Sayın Bilge Yazar’a


Selamlar, nasılsın?

Sanırım biraz canın sıkkın. Biliyor musun, son yazını okuduktan sonra hüzünlendim ve sana yazmak istedim. Uyumadan önce yazmayı planlıyordum, fakat yazma isteğime yenik düştüm. Senin bu halin okuyucunu üzüyor, bilmeni isterim. Oysaki dünkü yazında ne hoş, umut vaat eden sözler etmiştin: "Solu havayı, hisset odayı, esirgeme duayı." Gün içinde aklıma geldi bu sözlerin. Son zamanlarda yaşadığım melankolik ruh halime iyi gelmişti.


Fakat bugün neden üzgünsün? Bilmek isterdim. Hep umutlu ve mutlu olunmaz, değil mi? Benim bu yaptığım da bencillik. Fakat bana küsme, olur mu? Sohbet etmek bana iyi geliyor. Bazen okumanı istiyorum, bazen de okuyup okumadığını bilmeden yazmak istiyorum. Sana bugün bir arkadaşımla iletişimimi kestiğimden ve bu sebeple yaşadığım duygu durumumdan bahsedecektim. Fakat vazgeçtim; daha fazla canının sıkılmasını istemem. Belki başka zaman.


Senin duygu durumun üzerine biraz konuşalım. Ne dersin? Ben sana güzellikler vaat etmek istemiyorum. Fakat bana inanmanı isterim. Yazını okud uktan sonra biraz düşündüm ve aklıma yıllar önce izlediğim bir filmi hatırlattı. Filmin kahramanı George Bailey, hayatı boyunca emek verdiği aile şirketinin iflas etmesiyle bir yılbaşı gecesi intihar etmeye karar verir. Tam intiharın eşiğindeyken bir melek onu ölümden kurtarır. Aralarında bir sohbet geçer ve melek ona, Bailey’nin hiç doğmadığı, yaşamadığı bir hayatın nasıl olabileceğini göstermek ister. Bailey kabul eder ve gökyüzünden izler.

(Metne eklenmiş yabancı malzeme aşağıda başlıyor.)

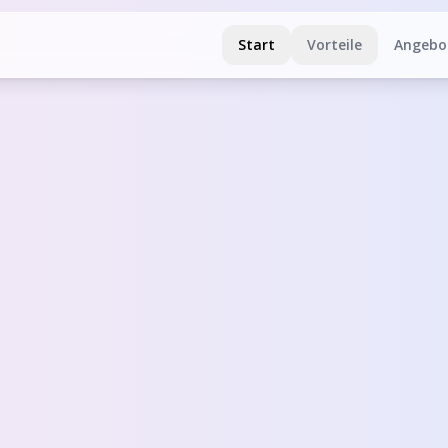
Start
Vorteile
Angebo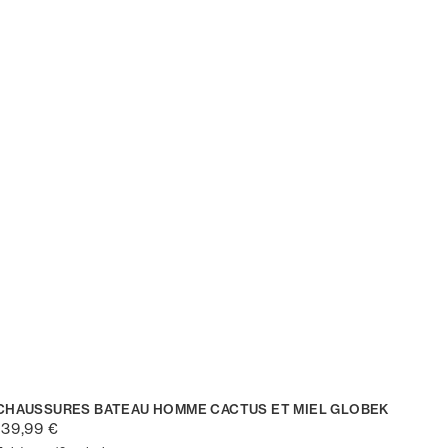
CHAUSSURES BATEAU HOMME CACTUS ET MIEL GLOBEK
139,99 €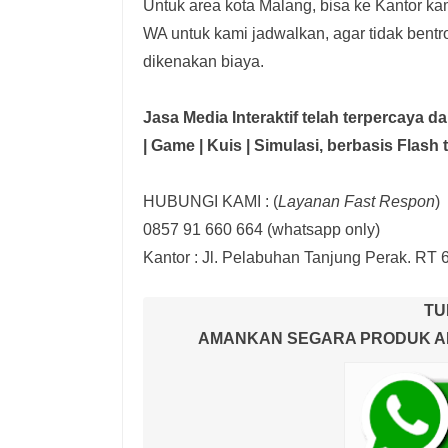
Untuk area kota Malang, bisa ke Kantor kam
WA untuk kami jadwalkan, agar tidak bent
dikenakan biaya.
Jasa Media Interaktif telah terpercaya 
| Game | Kuis | Simulasi,
berbasis Flash 
HUBUNGI KAMI : (
Layanan Fast Respon
)
0857 91 660 664
(whatsapp only)
Kantor :
Jl. Pelabuhan Tanjung Perak. RT 
TU
AMANKAN SEGARA PRODUK AND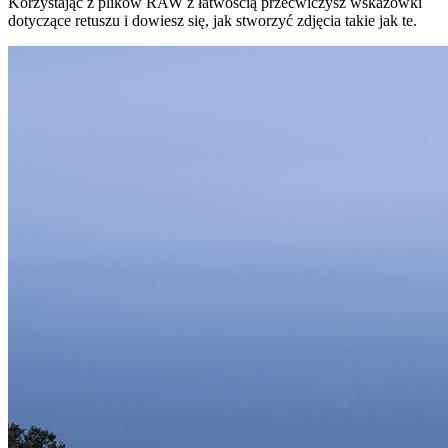
Korzystając z plików RAW z łatwością przećwiczysz wskazówki
dotyczące retuszu i dowiesz się, jak stworzyć zdjęcia takie jak te.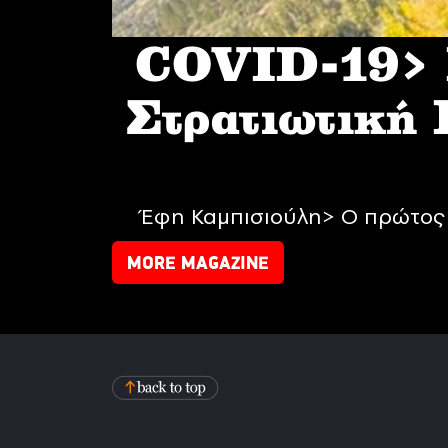
COVID-19> I
Στρατιωτική
Έφη Καμπισιούλη> Ο πρώτος 
MORE MAGAZINE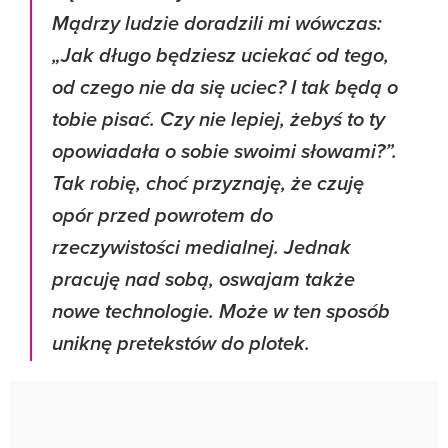
Mądrzy ludzie doradzili mi wówczas:
„Jak długo będziesz uciekać od tego,
od czego nie da się uciec? I tak będą o
tobie pisać. Czy nie lepiej, żebyś to ty
opowiadała o sobie swoimi słowami?”.
Tak robię, choć przyznaję, że czuję
opór przed powrotem do
rzeczywistości medialnej. Jednak
pracuję nad sobą, oswajam także
nowe technologie. Może w ten sposób
uniknę pretekstów do plotek.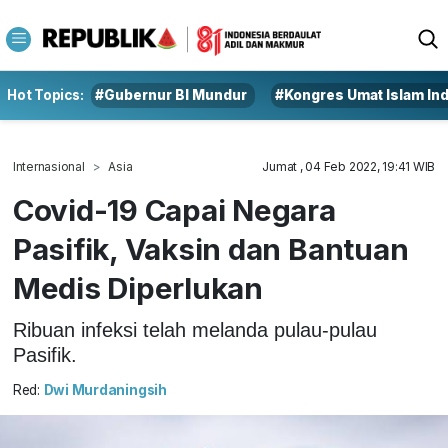
Hot Topics:
#Gubernur BI Mundur
#Kongres Umat Islam In
Internasional
Asia
Jumat , 04 Feb 2022, 19:41 WIB
Covid-19 Capai Negara
Pasifik, Vaksin dan Bantuan
Medis Diperlukan
Ribuan infeksi telah melanda pulau-pulau
Pasifik.
Red:
Dwi Murdaningsih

Film, Bailey’nin yaşamadığı hayatı bize sunar. Bailey’nin küçükken hayatını kurtardığı arkadaşı hayatını kaybeder. Bailey’nin âşık olup evlendiği kadın, bir başkasıyla mutsuz bir hayat yaşar. Daha da fazlası, Bailey’nin yaptığı küçük ve büyük dokunuşlarla değişen birçok hayat yok olur. Kendini insanlara adamış, yardımsever Bailey’nin yokluğu aslında korkunçtur. Bailey pişmanlık yaşar ve tekrar dünyaya dönmek istediğini söyler. Melek kabul eder ve yılbaşı gecesine geri dönülür. Bunun üzerine filmde şu replik geçer:


"Garip değil mi? Bir insanın hayatı birçoklarının hayatını etkiliyor. O olmayınca çevresinde kocaman bir boşluk kalıyor."


Çok güzel değil mi? Aslında bakarsan, her yılbaşı gecesi izlenebilecek bir film olduğunu düşünüyorum. Filmin adını merak ettiğini fark ettim. Filmin adı: It’s A Wonderful Life. Mutlaka izle, olur mu? Birçok spoiler verdim ama izlenmeye değer. Pişman olmayacağından eminim.


Gelelim konumuza... Bir insanın hayatının değerini görebiliyor musun? Ne kadar büyüleyici...

(Ve sayın yazar, ben bu satırları yazarken sen bana bir şiir sundun. Bugünkü sohbetimize daha sonra geleceğim, yarım kalan yazımı bitireyim.)

Konu bağlamından kopmadan söylemeliyim ki, küsme insanlara, küsme bana. Sen çok değerlisin. Hayatına dokundukların için, çekilme mağarana.



Evet, bugünkü sohbetimize gelecek olursam, sanırım okuyorsun. Evet, evet, okuyorsun. Sahi, nereden aklına geldi? İtiraf etmem gerekirse, çok heyecanlıyım. Ben şiirimi okumaya gidiyorum. Ah, şu bilge bakışın, bilge gülüşün yok mu! Böyle devam ederse, beni şair, seni şiir yapacak, sayın yazar!


İyi geceler, tatlı rüyalar. Okuyucun seni bekliyor olacak!